**PROBLEM STATEMENT:**
Retype exactly the lines from the one that contains "zarówno dla casualowych, jak" through the final line of the material below, and add nothing else.

* * * * *

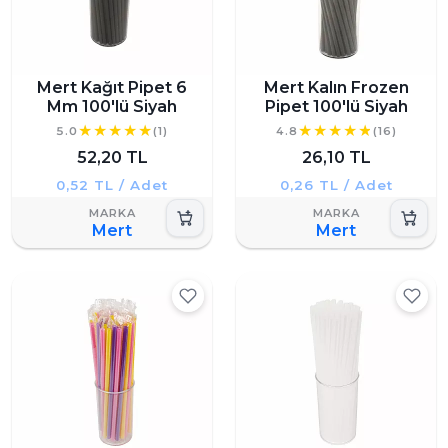
Mert Kağıt Pipet 6
Mert Kalın Frozen
Mm 100'lü Siyah
Pipet 100'lü Siyah
5.0
(1)
4.8
(16)
52,20 TL
26,10 TL
0,52 TL / Adet
0,26 TL / Adet
Mert
Mert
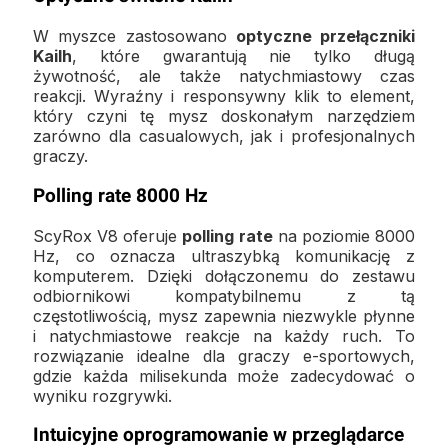
W myszce zastosowano
optyczne przełączniki
Kailh
, które gwarantują nie tylko długą
żywotność, ale także natychmiastowy czas
reakcji. Wyraźny i responsywny klik to element,
który czyni tę mysz doskonałym narzędziem
zarówno dla casualowych, jak i profesjonalnych
graczy.
Polling rate 8000 Hz
ScyRox V8 oferuje
polling rate
na poziomie 8000
Hz, co oznacza ultraszybką komunikację z
komputerem. Dzięki dołączonemu do zestawu
odbiornikowi kompatybilnemu z tą
częstotliwością, mysz zapewnia niezwykle płynne
i natychmiastowe reakcje na każdy ruch. To
rozwiązanie idealne dla graczy e-sportowych,
gdzie każda milisekunda może zadecydować o
wyniku rozgrywki.
Intuicyjne oprogramowanie w przeglądarce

* * * * *

**FINISHED TASK:**
zarówno dla casualowych, jak i profesjonalnych
graczy.
Polling rate 8000 Hz
ScyRox V8 oferuje
polling rate
na poziomie 8000
Hz, co oznacza ultraszybką komunikację z
komputerem. Dzięki dołączonemu do zestawu
odbiornikowi kompatybilnemu z tą
częstotliwością, mysz zapewnia niezwykle płynne
i natychmiastowe reakcje na każdy ruch. To
rozwiązanie idealne dla graczy e-sportowych,
gdzie każda milisekunda może zadecydować o
wyniku rozgrywki.
Intuicyjne oprogramowanie w przeglądarce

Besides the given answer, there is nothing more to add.